• _TASK TO CARRY OUT_
Your answer should be the lines of the listing that contain the word "para".

• • •

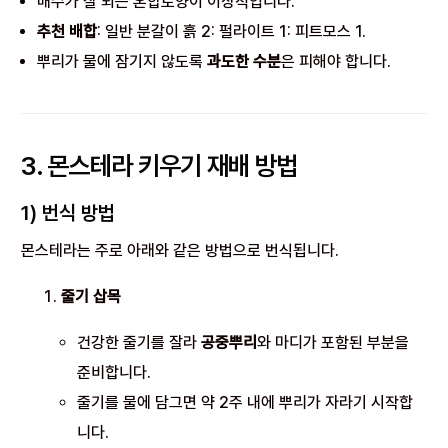
배수가 잘 되는 혼합토양이 이상적입니다.
추천 배합
: 일반 분갈이 흙 2: 펄라이트 1: 피트모스 1.
뿌리가 물에 잠기지 않도록
과도한 수분
은 피해야 합니다.
3. 몬스테라 키우기 재배 방법
1) 번식 방법
몬스테라는 주로 아래와 같은 방법으로 번식됩니다.
줄기 삽목
건강한 줄기를 잘라
공중뿌리
와 마디가 포함된 부분을
준비합니다.
줄기를 물에 담그면 약 2주 내에 뿌리가 자라기 시작합
니다.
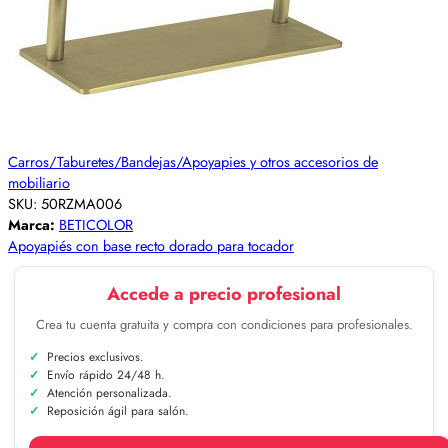
Carros/Taburetes/Bandejas/Apoyapies y otros accesorios de
mobiliario
SKU:
50RZMA006
Marca:
BETICOLOR
Apoyapiés con base recto dorado para tocador
Accede a precio profesional
Crea tu cuenta gratuita y compra con condiciones para profesionales.
Precios exclusivos.
Envío rápido 24/48 h.
Atención personalizada.
Reposición ágil para salón.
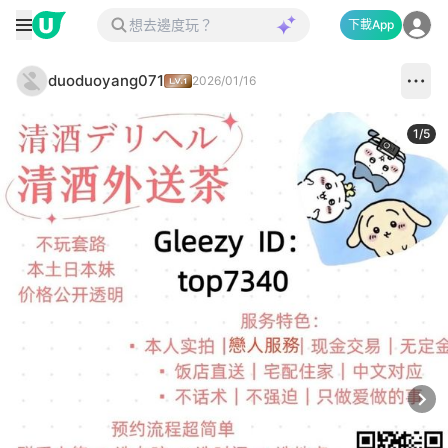
下載App
duoduoyang071
2026/01/16
1
/
5
Next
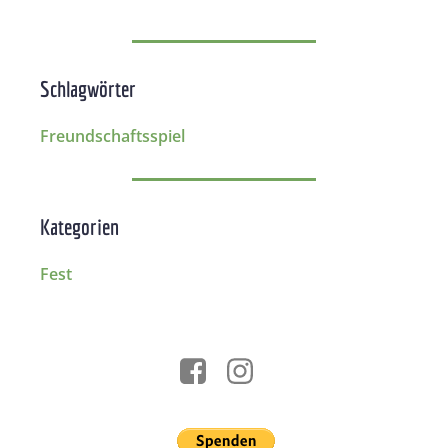
Schlagwörter
Freundschaftsspiel
Kategorien
Fest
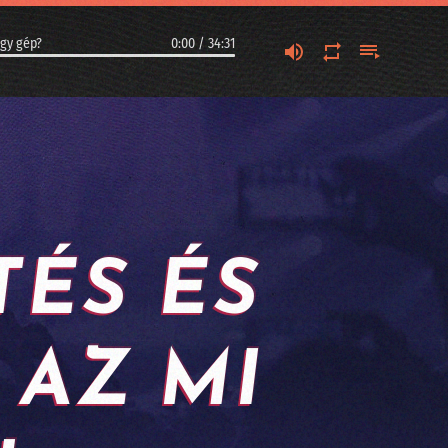
agy gép?
0:00
/
34:31
ezette cégek?
ÉS ÉS
vezetet
 AZ MI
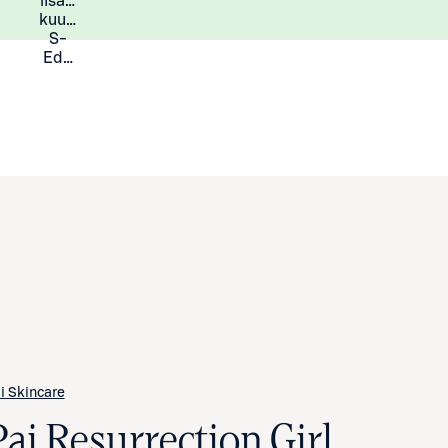
lisää
Lisätietoja
kuukauden
S-
Eduista
i Skincare
Pai Resurrection Girl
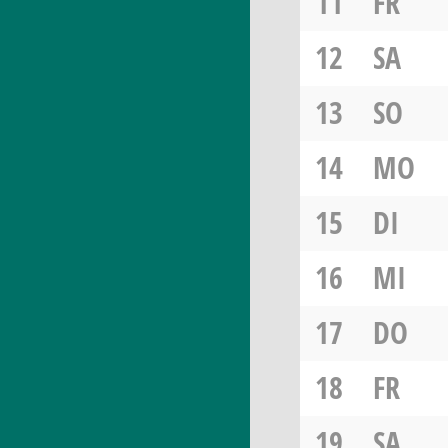
11
FR
12
SA
13
SO
14
MO
15
DI
16
MI
17
DO
18
FR
19
SA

• • •

• _TASK OUTPUT_
Apoyapiés con base recto dorado para tocador
Crea tu cuenta gratuita y compra con condiciones para profesionales.
Reposición ágil para salón.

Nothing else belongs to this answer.